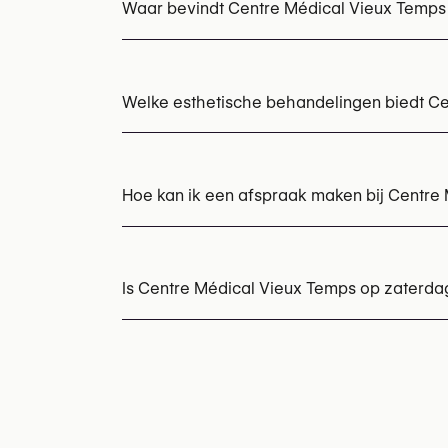
Waar bevindt Centre Médical Vieux Temps
Welke esthetische behandelingen biedt C
Hyaluronzuur injecties
Radiesse (collagene
Hoe kan ik een afspraak maken bij Centre
Afspraken kunnen worden gemaakt via
+32 
U kunt ook hun website bezoeken voor mee
Is Centre Médical Vieux Temps op zaterda
https://centremedicalvieuxtemps.sitew.be/S
Ja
☆ ☆ ☆
• **WORK INSTRUCTIONS**: Only the lines from the one containing "Is Centre Médical Vieux Temps op zaterda" through the end of the records above belong in the output, each exactly as it stands, both ends included.

• **FINISHED EXERCISE**:
Is Centre Médical Vieux Temps op zaterda
https://centremedicalvieuxtemps.sitew.be/S
Ja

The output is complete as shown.